In a similar fashion we can show that the collection of all cardinalities is not a set either. If $X$ is a set of sets, $\bigcup X=\{y\mid\exists x\in X. y\in x\}$ is also a set, and its cardinality is not smaller than that of any $x\in X$. By Cantor's theorem we have that the power set of $\bigcup X$ has an even larger cardinality.
What the above paragraph show is that given a set of cardinals, we can always find a cardinal which is not only not in that set, but also larger than all of those in that set. Therefore the collection of possible cardinalities is not a set.
If $A$ is a set, then the power set $P(A)$ is a set of bigger cardinality. If $\{A_i\}_{i\in I}$ is a family of sets, then $P(\bigcup_{i\in I}A_i)$ is a set of bigger cardinality than any of the $A_i$. This allows us to define an infinite set $F(a)$ for each ordinal $a$ such that $a<b$ implies that $F(a)$ has smaller cardinality than $F(b)$. To do so, let
- $F(\emptyset)=\mathbb N$,
- $F(a)=P(F(b))$ if $a=b+1$ is the successor of $b$,
- $F(a)=P(\bigcup_{b<a} F(b))$ if $a$ is a limit ordinal
Now if a set $S$ were able to enumerate all infinite cardinalities, this would give us an injective map from the proper class of all ordinals into this set, which is absurd.
As the other answers have pointed out (at least within the framework of ZFC), the answer is "proper class many." Let me just point out that this isn't the end of the story.
We can ask whether two proper classes have the same size, by asking about the existence of a definable bijection, etc. In this sense the class of ordinals - or equivalently of cardinalities of well-orderable sets (=initial ordinals) - is actually small: every other proper class surjects onto it! Given a proper class $C$, consider the map $rk: C\rightarrow ON$ sending a set $x\in C$ to the unique $\alpha$ such that $x\in V_{\alpha+1}-V_\alpha$ - that is, its (von Neumann) rank. This is well-defined, and maps $C$ to a cofinal subclass $S$ of $ON$. Now we can "collapse" $S$ onto $ON$ by sending $\alpha\in S$ to $ot(\{\beta\in S: \beta<\alpha\})$; this is surjective. Composing these two maps gives a surjection from $C$ to $ON$.
Meanwhile we can construct models in which there is a proper class $C$ with no surjection from $ON$ (let alone an injection into $ON$): see Joel David Hamkins' answer to https://mathoverflow.net/questions/110799/does-zfc-prove-the-universe-is-linearly-orderable.
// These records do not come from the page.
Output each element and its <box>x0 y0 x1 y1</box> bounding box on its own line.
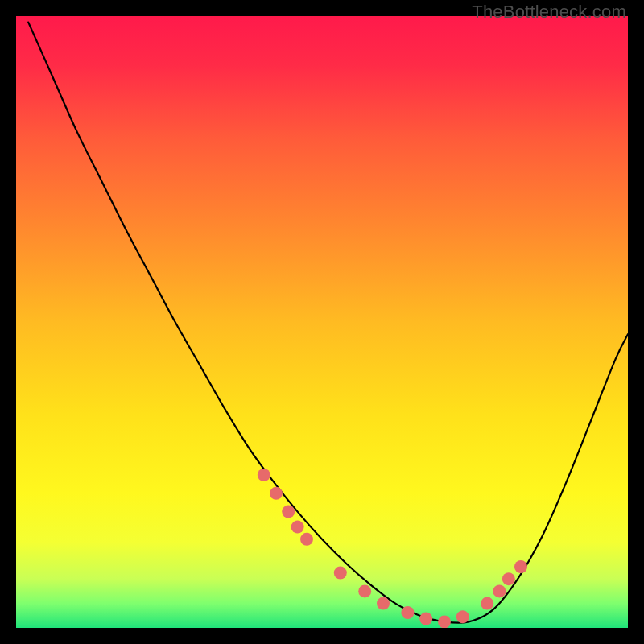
watermark: TheBottleneck.com <box>472 2 626 23</box>
highlight-dot <box>358 584 371 597</box>
gradient-background <box>16 16 628 628</box>
highlight-dot <box>291 521 304 534</box>
highlight-dot <box>270 487 283 500</box>
highlight-dot <box>419 613 432 625</box>
chart-svg <box>16 16 628 628</box>
highlight-dot <box>493 584 506 597</box>
highlight-dot <box>438 615 451 628</box>
highlight-dot <box>401 606 414 619</box>
highlight-dot <box>300 533 313 546</box>
highlight-dot <box>258 469 270 481</box>
plot-area <box>16 16 628 628</box>
highlight-dot <box>481 597 493 610</box>
highlight-dot <box>334 567 347 580</box>
highlight-dot <box>377 597 390 610</box>
highlight-dot <box>514 560 527 573</box>
chart-container: TheBottleneck.com <box>0 0 644 644</box>
highlight-dot <box>502 572 515 585</box>
highlight-dot <box>282 506 295 518</box>
highlight-dot <box>456 610 469 623</box>
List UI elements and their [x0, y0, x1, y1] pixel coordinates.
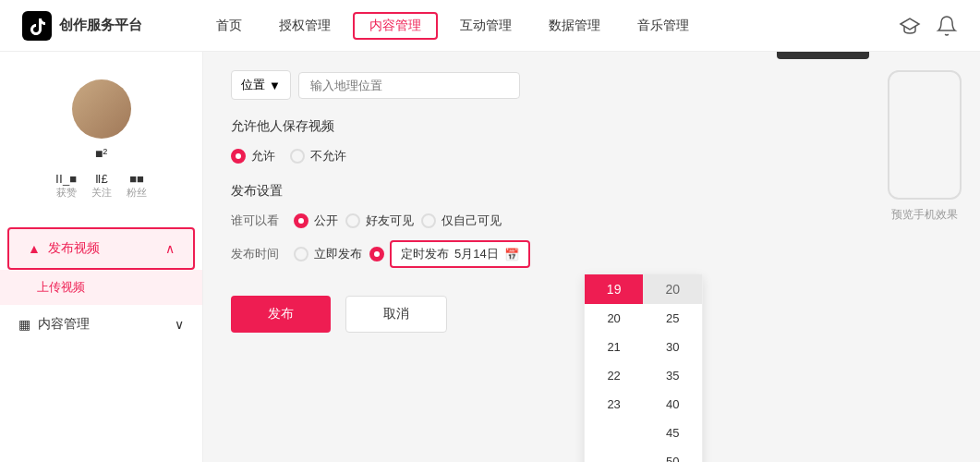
- immediate-radio[interactable]: [294, 247, 309, 261]
- stat-likes-num: ⅠⅠ_■: [55, 172, 77, 186]
- username: ■²: [95, 146, 107, 161]
- time-cell-23[interactable]: 23: [585, 390, 644, 419]
- nav: 首页 授权管理 内容管理 互动管理 数据管理 音乐管理: [198, 0, 899, 52]
- sidebar-item-content-manage[interactable]: ▦ 内容管理 ∨: [0, 305, 202, 344]
- time-cell-20[interactable]: 20: [585, 304, 644, 333]
- friends-label: 好友可见: [366, 213, 414, 229]
- notification-icon[interactable]: [936, 15, 958, 37]
- save-video-title: 允许他人保存视频: [231, 118, 841, 135]
- public-radio[interactable]: [294, 213, 309, 228]
- visibility-row: 谁可以看 公开 好友可见 仅自己可见: [231, 213, 841, 229]
- time-cell-50[interactable]: 50: [643, 447, 702, 462]
- header: 创作服务平台 首页 授权管理 内容管理 互动管理 数据管理 音乐管理: [0, 0, 980, 52]
- save-allow-radio[interactable]: [231, 149, 246, 164]
- sidebar-menu: ▲ 发布视频 ∧ 上传视频 ▦ 内容管理 ∨: [0, 227, 202, 344]
- time-cell-25[interactable]: 25: [643, 304, 702, 333]
- sidebar: ■² ⅠⅠ_■ 获赞 Ⅱ£ 关注 ■■ 粉丝 ▲: [0, 52, 203, 462]
- save-video-radio-group: 允许 不允许: [231, 148, 841, 164]
- scheduled-option[interactable]: 定时发布 5月14日 📅: [369, 240, 530, 268]
- save-deny-radio[interactable]: [290, 149, 305, 164]
- stat-likes-label: 获赞: [56, 186, 77, 200]
- publish-section: 谁可以看 公开 好友可见 仅自己可见 发布时间: [231, 213, 841, 268]
- time-cell-30[interactable]: 30: [643, 333, 702, 361]
- visibility-private[interactable]: 仅自己可见: [421, 213, 502, 229]
- menu-left-content: ▦ 内容管理: [18, 316, 90, 333]
- content-manage-label: 内容管理: [38, 316, 90, 333]
- logo-area: 创作服务平台: [22, 11, 142, 41]
- publish-time-label: 发布时间: [231, 246, 286, 262]
- private-radio[interactable]: [421, 213, 436, 228]
- location-label: 位置: [241, 77, 265, 93]
- menu-left-publish: ▲ 发布视频: [28, 240, 100, 257]
- time-cell-22[interactable]: 22: [585, 361, 644, 390]
- chevron-up-icon: ∧: [165, 241, 175, 256]
- time-cell-45[interactable]: 45: [643, 419, 702, 447]
- nav-music[interactable]: 音乐管理: [619, 0, 708, 52]
- time-col-minutes: 20 25 30 35 40 45 50 55: [643, 274, 702, 462]
- sidebar-item-publish-video[interactable]: ▲ 发布视频 ∧: [7, 227, 195, 270]
- publish-settings-title: 发布设置: [231, 183, 841, 200]
- stat-follow: Ⅱ£ 关注: [91, 172, 112, 200]
- scheduled-date: 5月14日: [454, 246, 499, 262]
- time-picker-dropdown: 19 20 21 22 23 20 25 30 35 40 45 50 55: [584, 274, 703, 462]
- preview-phone: [888, 70, 962, 200]
- graduation-icon[interactable]: [899, 15, 921, 37]
- time-box[interactable]: 定时发布 5月14日 📅: [390, 240, 530, 268]
- logo-text: 创作服务平台: [59, 17, 142, 34]
- stat-follow-label: 关注: [91, 186, 112, 200]
- preview-label: 预览手机效果: [891, 207, 958, 223]
- profile-area: ■² ⅠⅠ_■ 获赞 Ⅱ£ 关注 ■■ 粉丝: [0, 70, 202, 218]
- visibility-friends[interactable]: 好友可见: [345, 213, 414, 229]
- calendar-icon[interactable]: 📅: [504, 248, 519, 261]
- scheduled-label: 定时发布: [401, 246, 449, 262]
- sidebar-item-upload-video[interactable]: 上传视频: [0, 270, 202, 305]
- main: ■² ⅠⅠ_■ 获赞 Ⅱ£ 关注 ■■ 粉丝 ▲: [0, 52, 980, 462]
- private-label: 仅自己可见: [442, 213, 502, 229]
- stat-fans-label: 粉丝: [127, 186, 147, 200]
- save-deny-label: 不允许: [310, 148, 346, 164]
- location-select[interactable]: 位置 ▼: [231, 70, 291, 100]
- time-cell-21[interactable]: 21: [585, 333, 644, 361]
- time-cell-40[interactable]: 40: [643, 390, 702, 419]
- dropdown-arrow-icon: ▼: [269, 79, 281, 92]
- stat-fans: ■■ 粉丝: [127, 172, 147, 200]
- publish-video-label: 发布视频: [48, 240, 100, 257]
- immediate-label: 立即发布: [314, 246, 362, 262]
- time-hour-header[interactable]: 19: [585, 274, 644, 304]
- save-allow-label: 允许: [251, 148, 275, 164]
- public-label: 公开: [314, 213, 338, 229]
- avatar: [72, 79, 131, 139]
- action-row: 发布 取消: [231, 296, 841, 333]
- location-input[interactable]: [298, 72, 520, 99]
- location-row: 位置 ▼: [231, 70, 841, 100]
- friends-radio[interactable]: [345, 213, 360, 228]
- stat-fans-num: ■■: [129, 172, 144, 186]
- nav-auth[interactable]: 授权管理: [260, 0, 349, 52]
- grid-icon: ▦: [18, 317, 30, 332]
- nav-data[interactable]: 数据管理: [530, 0, 619, 52]
- chevron-down-icon: ∨: [175, 317, 184, 332]
- stat-likes: ⅠⅠ_■ 获赞: [55, 172, 77, 200]
- nav-home[interactable]: 首页: [198, 0, 260, 52]
- preview-area: 预览手机效果: [869, 52, 980, 462]
- save-deny-option[interactable]: 不允许: [290, 148, 346, 164]
- publish-time-row: 发布时间 立即发布 定时发布 5月14日 📅: [231, 240, 841, 268]
- time-col-hours: 19 20 21 22 23: [585, 274, 644, 462]
- upload-icon: ▲: [28, 241, 41, 256]
- time-min-header[interactable]: 20: [643, 274, 702, 304]
- visibility-public[interactable]: 公开: [294, 213, 338, 229]
- stats-row: ⅠⅠ_■ 获赞 Ⅱ£ 关注 ■■ 粉丝: [55, 172, 147, 200]
- save-allow-option[interactable]: 允许: [231, 148, 275, 164]
- content-area: 位置 ▼ 允许他人保存视频 允许 不允许 发布设置 谁可以看: [203, 52, 869, 462]
- nav-interact[interactable]: 互动管理: [442, 0, 530, 52]
- immediate-option[interactable]: 立即发布: [294, 246, 362, 262]
- svg-rect-0: [22, 11, 52, 41]
- nav-content[interactable]: 内容管理: [353, 12, 438, 40]
- cancel-button[interactable]: 取消: [345, 296, 447, 333]
- time-cell-35[interactable]: 35: [643, 361, 702, 390]
- stat-follow-num: Ⅱ£: [95, 172, 107, 186]
- scheduled-radio[interactable]: [369, 247, 384, 261]
- publish-button[interactable]: 发布: [231, 296, 331, 333]
- upload-video-label: 上传视频: [37, 280, 85, 294]
- header-right: [899, 15, 958, 37]
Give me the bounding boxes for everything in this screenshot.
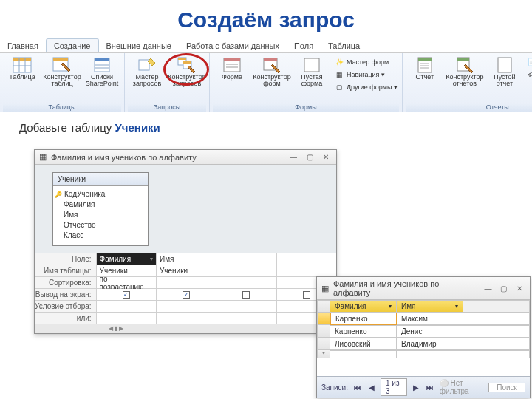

Finally, we could ask: can there be a proper class $C$ such that $ON$ does not inject into $C$? This is a subtler question, and class injections are weird things; but I believe the answer is yes via class forcing (I vaguely recall seeing this a long time ago, and it being relatively simple, but I can't remember the details).
The distinction between injection and surjection above might make you think, "But wait a minute! Don't we have the axiom of choice to simplify things?" Indeed we do, but the axiom of choice treats only sets, and at the level of classes "injects into" and "is surjected onto" are still distinct, a priori. We can have an "axiom of choice for classes" (called global choice), if we enlarge our language a bit to talk about classes, and this axiom implies that all proper classes have the same size.